Festival-goers camping at East Afton Farm during the Isle of Wight pop festival, one of the larges music festivals at the time. (Photo by Roger Jackson/Central Press/Getty Images)
Festival-goers camping at East Afton Farm during the Isle of Wight pop festival on August 27, 1970.
(Photo by Roger Jackson/Central Press/Getty Images)

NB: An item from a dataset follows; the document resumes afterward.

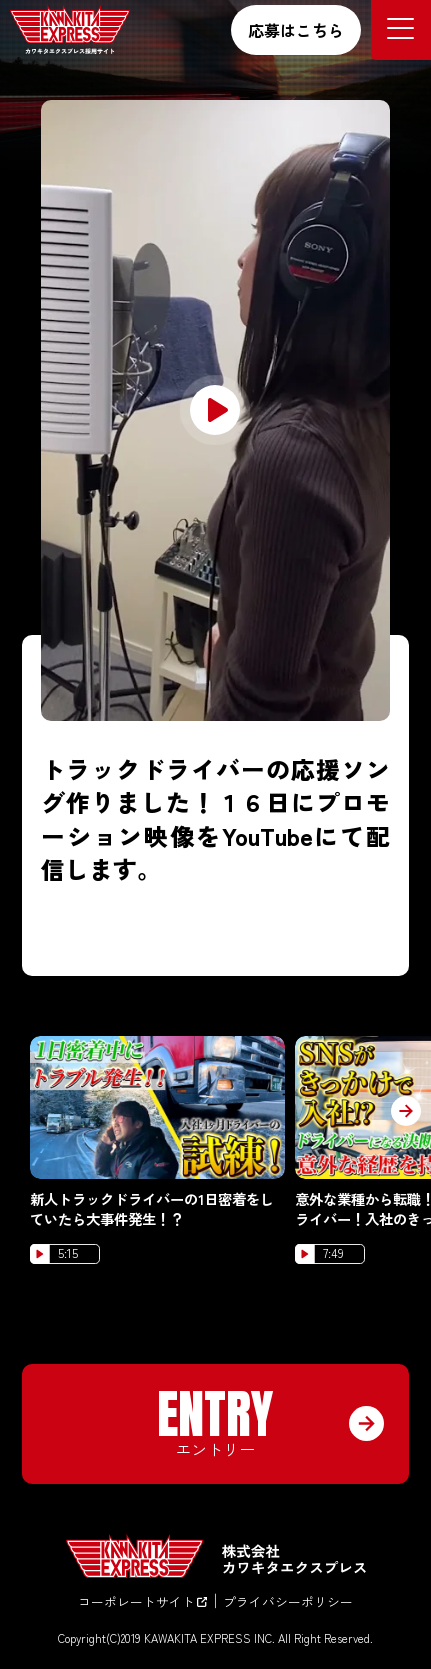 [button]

And while Britain’s first Isle of Wight Festival was staged two years before Glastonbury and a year before Woodstock, it was the 1970 event which, inspired by Woodstock’s mythmaking, welcomed crowds of more than 600,000 to hear sets by many of the same stars who headlined in Bethel a year earlier, including The Who, Joan Baez, Ten Years After and Sly & the Family Stone. The festival also saw Miles Davis playing the biggest gig of his career when he brought his groundbreaking new Bitches Brew band to the main stage. It was the last edition of three consecutive festivals to take place on the island and is often acknowledged as the largest musical event of its time. However as the festival grew, the increasing commercialisation left the young disappointed and raged, smashing fences and throwing debris at the stage as the organisers tried to remove a few breachers, eventually leading to a symbolic end of the music festival revolution.